Sferrazza and Deria both said anyone who laughs really loud, anyone has had to sit through very boring surface-level, mind numbing sensitivity training and people who are into satire should come to the show.

“I think it’s going to be a really fun show, a really accessible show. It’s not going be your stuffy, theatre-going kind of thing. We’re gonna make it fun. Our characters make it fun. We’re both stand up comedians by trade, so it’s gonna be a really funny riot,” Sferrazza said.

Ushindi: When We Are Welcome

Ushindi: When We Are Welcome
Paula Grove, director of Usindi: When We are Welcome, standing at back right, says the show features eight women, all newcomers to Canada. (Submitted by Paula Grove)

Paula Grove, director of Usindi: When We are Welcome, says this show features eight women — all newcomers to Canada who now live in Hamilton.

“[Ushindi], which is a Swahili word, means victory, and it was coined by one of the women,” Grove said.

“It is about their experiences coming to Canada as newcomers, specifically refugees, and they have arrived in large numbers in the last couple of years for a number of reasons… In all those cases, they end up coming through the airport and then have nowhere to go and their odyssey begins,” Grove said.

“As the women share in the play, back home they’re surrounded by elders and aunties who helped to prescribe their life, keep them protected, guide them, give them advice.
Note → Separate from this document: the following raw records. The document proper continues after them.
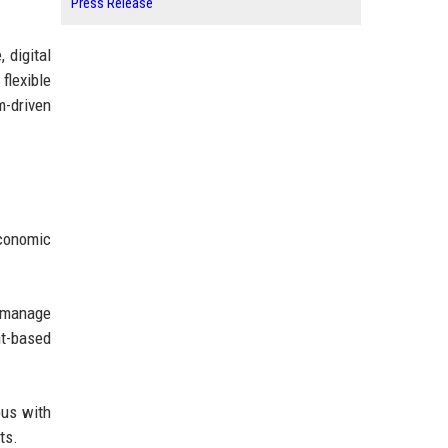
Press Release
 digital
flexible
m-driven
economic
s manage
nt-based
ous with
ts.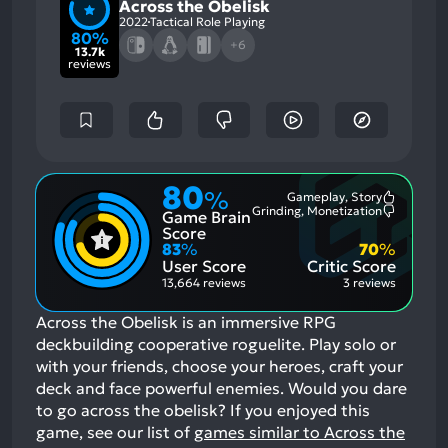
Across the Obelisk
2022
Tactical Role Playing
80%
+6
13.7k
reviews
80
%
Gameplay, Story
Most
Grinding, Monetization
Game Brain
Mention
Most
Positive
Mention
Score
Aspects:
Negative
83
%
70
%
Aspects:
User Score
Critic Score
13,664 reviews
3 reviews
Across the Obelisk is an immersive RPG
deckbuilding cooperative roguelite. Play solo or
with your friends, choose your heroes, craft your
deck and face powerful enemies. Would you dare
to go across the obelisk?
If you enjoyed this
game, see our list of
games similar to Across the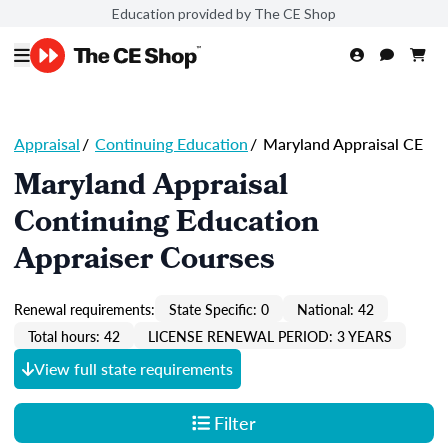
Education provided by The CE Shop
Appraisal
/
Continuing Education
/
Maryland Appraisal CE
Maryland Appraisal
Continuing Education
Appraiser Courses
Renewal requirements:
State Specific: 0
National: 42
Total hours: 42
LICENSE RENEWAL PERIOD: 3 YEARS
View full state requirements
Filter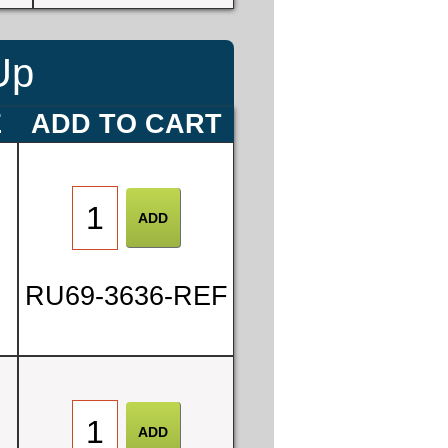
Up
E
ADD TO CART
RU69-3636-REF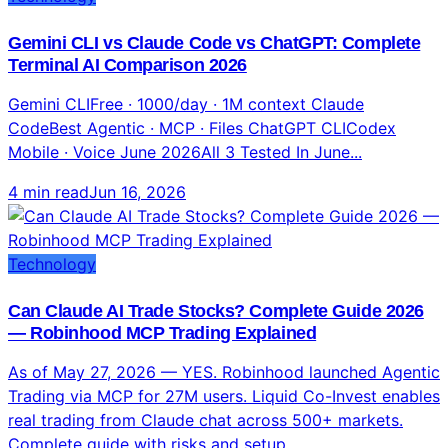
Technology
Gemini CLI vs Claude Code vs ChatGPT: Complete
Terminal AI Comparison 2026
Gemini CLIFree · 1000/day · 1M context Claude
CodeBest Agentic · MCP · Files ChatGPT CLICodex
Mobile · Voice June 2026All 3 Tested In June...
4 min read
Jun 16, 2026
Technology
Can Claude AI Trade Stocks? Complete Guide 2026
— Robinhood MCP Trading Explained
As of May 27, 2026 — YES. Robinhood launched Agentic
Trading via MCP for 27M users. Liquid Co-Invest enables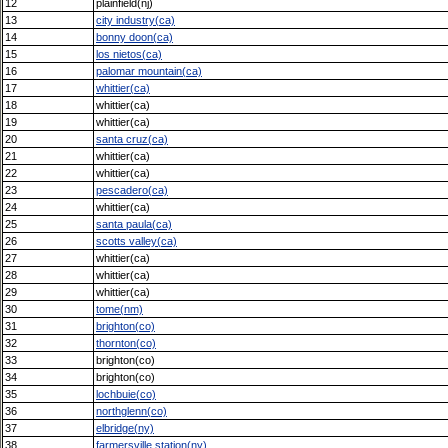
12
plainfield(nj)
13
city industry(ca)
14
bonny doon(ca)
15
los nietos(ca)
16
palomar mountain(ca)
17
whittier(ca)
18
whittier(ca)
19
whittier(ca)
20
santa cruz(ca)
21
whittier(ca)
22
whittier(ca)
23
pescadero(ca)
24
whittier(ca)
25
santa paula(ca)
26
scotts valley(ca)
27
whittier(ca)
28
whittier(ca)
29
whittier(ca)
30
tome(nm)
31
brighton(co)
32
thornton(co)
33
brighton(co)
34
brighton(co)
35
lochbuie(co)
36
northglenn(co)
37
elbridge(ny)
38
farmersville station(ny)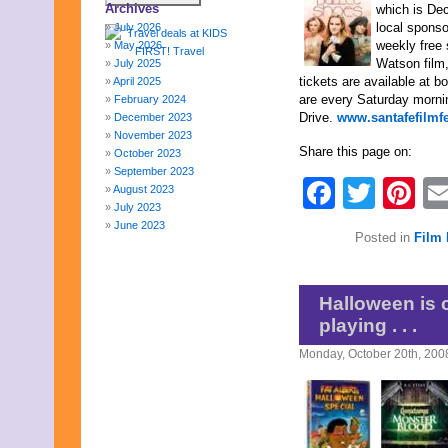
Archives
which is Dec
local spons
July 2026
weekly free
May 2026
Watson film
July 2025
tickets are available at 
April 2025
are every Saturday morni
February 2024
Drive.
www.santafefilmf
December 2023
November 2023
Share this page on:
October 2023
September 2023
Faceb
Twit
Pi
August 2023
July 2023
June 2023
Posted in
Film 
May 2023
April 2023
March 2023
February 2023
Halloween is 
January 2023
playing . . .
December 2022
November 2022
Monday, October 20th, 200
October 2022
September 2022
August 2022
July 2022
June 2022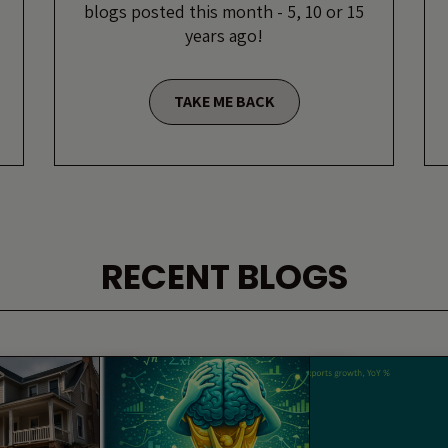
blogs posted this month - 5, 10 or 15
years ago!
TAKE ME BACK
RECENT BLOGS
And all of a sudden they find themselves here without all of that and the challenge begins.”  

Mary Njeri Ndiritu, one of the cast members, said telling their stories and getting them to be understood has pushed most of the women.
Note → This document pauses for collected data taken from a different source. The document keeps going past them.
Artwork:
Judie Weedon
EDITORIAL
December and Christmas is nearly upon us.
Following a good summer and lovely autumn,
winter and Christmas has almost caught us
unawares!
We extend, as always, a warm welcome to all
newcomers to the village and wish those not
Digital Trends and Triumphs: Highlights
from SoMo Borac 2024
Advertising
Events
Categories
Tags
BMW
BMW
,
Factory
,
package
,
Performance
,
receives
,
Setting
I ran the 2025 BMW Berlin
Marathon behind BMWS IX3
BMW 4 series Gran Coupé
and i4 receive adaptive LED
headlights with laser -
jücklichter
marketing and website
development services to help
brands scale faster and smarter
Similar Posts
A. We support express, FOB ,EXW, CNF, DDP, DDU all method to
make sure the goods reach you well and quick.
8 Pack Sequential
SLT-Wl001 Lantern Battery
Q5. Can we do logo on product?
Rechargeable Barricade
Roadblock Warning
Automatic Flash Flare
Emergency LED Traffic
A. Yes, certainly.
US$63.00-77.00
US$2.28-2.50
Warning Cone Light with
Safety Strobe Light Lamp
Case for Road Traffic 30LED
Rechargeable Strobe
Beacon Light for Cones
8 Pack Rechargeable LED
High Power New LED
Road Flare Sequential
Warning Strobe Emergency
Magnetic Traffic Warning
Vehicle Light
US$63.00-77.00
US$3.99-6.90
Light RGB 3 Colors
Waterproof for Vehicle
Ndiritu said life in Canada has “been full of ups and downs, but getting people to help here and there has been a big thing for everybody here.” 

Anybody who has had an experience of being an immigrant or a refugee will love it.– Paula Grove, director, Ushindi: When We Are Welcome

She said the women, who reside at the YWCA in Hamilton, part of the Transitional Living program, “rely on people who help us to show us the way because it’s a new land. We know nobody, most of us,  so it’s been a wild experience, but all-in-all, bittersweet. But we just take it a day at a time.
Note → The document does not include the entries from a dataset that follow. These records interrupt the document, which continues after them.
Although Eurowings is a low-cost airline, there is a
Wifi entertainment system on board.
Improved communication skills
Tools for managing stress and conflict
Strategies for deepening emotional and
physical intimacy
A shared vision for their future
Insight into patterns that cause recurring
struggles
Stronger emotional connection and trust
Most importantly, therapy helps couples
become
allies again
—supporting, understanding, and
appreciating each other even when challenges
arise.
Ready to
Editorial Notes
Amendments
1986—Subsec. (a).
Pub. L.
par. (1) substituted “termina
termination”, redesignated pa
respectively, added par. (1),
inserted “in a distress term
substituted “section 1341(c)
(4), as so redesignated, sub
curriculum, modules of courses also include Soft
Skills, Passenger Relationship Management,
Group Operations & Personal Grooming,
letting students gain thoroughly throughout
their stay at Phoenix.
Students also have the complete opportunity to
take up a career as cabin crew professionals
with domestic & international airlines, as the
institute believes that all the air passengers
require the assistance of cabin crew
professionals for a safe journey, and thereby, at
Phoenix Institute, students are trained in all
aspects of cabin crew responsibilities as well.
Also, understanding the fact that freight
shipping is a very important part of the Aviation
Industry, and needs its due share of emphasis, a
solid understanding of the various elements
“We have real issues and real trauma, some of us, and so it would be nice for people to see us in a different light.”

Grove said another “really special” thing about the play is that the women share their music — “the songs that keep them going, that uplift them.”

Most of the women are from Kenya, with one from Zimbabwe.

Grove said people should see the show “to be inspired and to be uplifted.”

Also, people who are interested in 2SLGBTQ+ rights, should see it, because some of the women fled to Canada because of persecution back home over their sexuality, Grove said.

“Anybody who has had an experience of being an immigrant or a refugee will love it,” she added.

Death of a Starman

A man holding a fishbowl.
Death of a Starman features, as the sole actor, Zaid Bustami in a dozen self-absorbed characters. (Submitted by Kay Komizara)

Death of a Starman is a play about a washed up astrologer who’s given 48 hours to repay his debts to mobsters.

Kay Komizara, who is from B.C., directs and stage manages the play, and is also one of the writers. It features, as the sole actor, Zaid Bustami in a dozen self-absorbed characters.

Komizara told CBC Hamilton the show is now on a roadshow around Canada, with Hamilton Fringe being its second stop, after Toronto.

“Our show is a very fast-paced kind of dramatic action comedy,” Komizara said.

“This play is chock full of astrology… we try to play a little bit of both sides, so people who hate or love astrology, feel strongly about it [should see it]. The show is also for people who want something very stimulating … and people who want to see something with a political edge to it.”

Death of a Starman follows the actor’s descent into madness, and exposes the rising trend of toxic male grifter culture. The multimedia show also features puppets and video and original music recorded just for the play to complement the action, Komizara said.